Earlier in the year I put in the short trap. Greg took a look at the play.

“Coach, you want me to run that?” he asked.

“Let me tell you about that play,” I explained, “The key here is to crack the line of scrimmage; once you do, you’ll be in the secondary very quickly. Most of the time you’ll have just the safety to get by, and then it’s one on one.”

I was always getting on Greg in practice about something. It seemed he was always trying to get my goat, and I’d yell some more. It didn’t seem to faze him one bit. In fact, I later learned he liked to laugh about it behind my back. One day after chewing Greg out, I looked at our backfield coach, George Sefcik, and said, “He’s driving me crazy.”

George smiled, “That’s exactly what he’s trying to do.”

I really believe if Greg’s timing had been a little different, had he been on a championship team, that he’d be in the Hall of Fame.

We came out of the gate slowly, with losses to Cincinnati, Minnesota, and Pittsburgh. After the loss to the Steelers in early October, a devastating 42–6 defeat, I got my first real taste of Art Modell. Following the game he spoke with a reporter from the Plain Dealer, saying, “We’ve lost before, but I don’t like to be embarrassed. These have been three terrible, terrible weeks…. I made certain recommendations to Forrest when he became head coach. Some may not have been sound.”

I wasn’t used to this—the owner of the team throwing coaches under the bus. We were struggling offensively and defensively, trying to get on our feet. The worst thing an organization can have is more than one person speaking on behalf of the team.

Despite Modell’s outburst, the losing continued for another six weeks. We’d get close, and we never played anybody that said we didn’t compete with them, but we just couldn’t get beyond it. In the ninth week we were playing at Oakland, a game we lost 38–17. But afterward, the Raider assistants told a few of my coaches that “you guys don’t play like an 0-9 team.”

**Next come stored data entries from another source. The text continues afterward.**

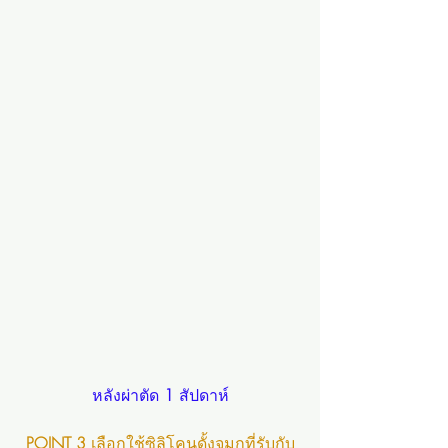
หลังผ่าตัด 
1 
สัปดาห์
POINT 3 
เลือกใช้ซิลิโคนดั้งจมูกที่รับกับ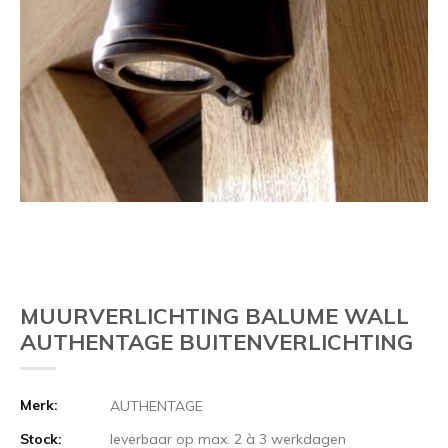
MUURVERLICHTING BALUME WALL
AUTHENTAGE BUITENVERLICHTING
Merk:
AUTHENTAGE
Stock:
leverbaar op max. 2 à 3 werkdagen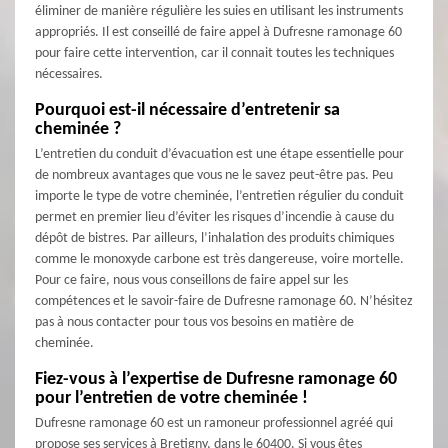
éliminer de manière régulière les suies en utilisant les instruments
appropriés. Il est conseillé de faire appel à Dufresne ramonage 60
pour faire cette intervention, car il connait toutes les techniques
nécessaires.
Pourquoi est-il nécessaire d’entretenir sa
cheminée ?
L’entretien du conduit d’évacuation est une étape essentielle pour
de nombreux avantages que vous ne le savez peut-être pas. Peu
importe le type de votre cheminée, l’entretien régulier du conduit
permet en premier lieu d’éviter les risques d’incendie à cause du
dépôt de bistres. Par ailleurs, l’inhalation des produits chimiques
comme le monoxyde carbone est très dangereuse, voire mortelle.
Pour ce faire, nous vous conseillons de faire appel sur les
compétences et le savoir-faire de Dufresne ramonage 60. N’hésitez
pas à nous contacter pour tous vos besoins en matière de
cheminée.
Fiez-vous à l’expertise de Dufresne ramonage 60
pour l’entretien de votre cheminée !
Dufresne ramonage 60 est un ramoneur professionnel agréé qui
propose ses services à Bretigny, dans le 60400. Si vous êtes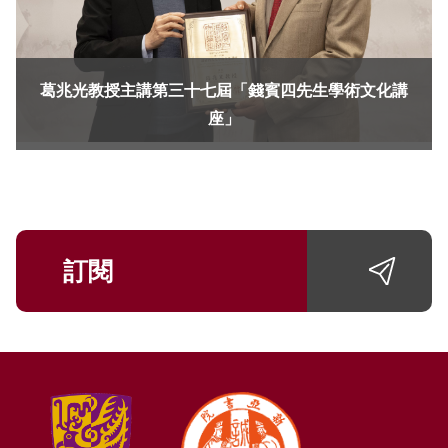
葛兆光教授主講第三十七屆「錢賓四先生學術文化講
座」
訂閱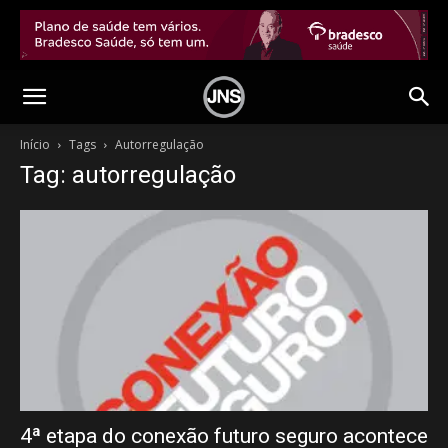
Início
Tags
Autorregulação
Tag: autorregulação
4ª etapa do conexão futuro seguro acontece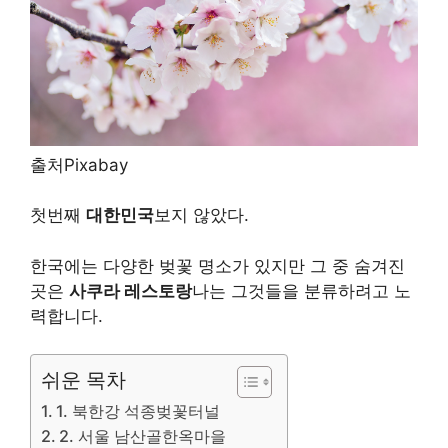
출처Pixabay
첫번째
대한민국
보지 않았다.
한국에는 다양한 벚꽃 명소가 있지만 그 중 숨겨진
곳은
사쿠라 레스토랑
나는 그것들을 분류하려고 노
력합니다.
쉬운 목차
1. 북한강 석종벚꽃터널
2. 서울 남산골한옥마을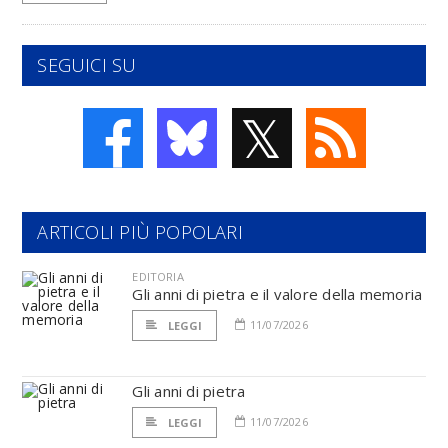
SEGUICI SU
𝕏
ARTICOLI PIÙ POPOLARI
EDITORIA
Gli anni di pietra e il valore della memoria
11/07/2026
LEGGI
Gli anni di pietra
11/07/2026
LEGGI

When those words reached me it made me feel good. We just kept plugging away and the next week we beat the Bengals. That victory gave us the bounce that kept us going for the next two years. In fact we won three of our last five. I think we were a little better than the ’74 team, but our record was a little worse at 3-11. Still, I could see the light at the end of the tunnel. All my energies went towards improving the team, and we were getting better, not by yards but by inches.

That ’75 Browns squad never quit on me, and I admired the hell out of them for that.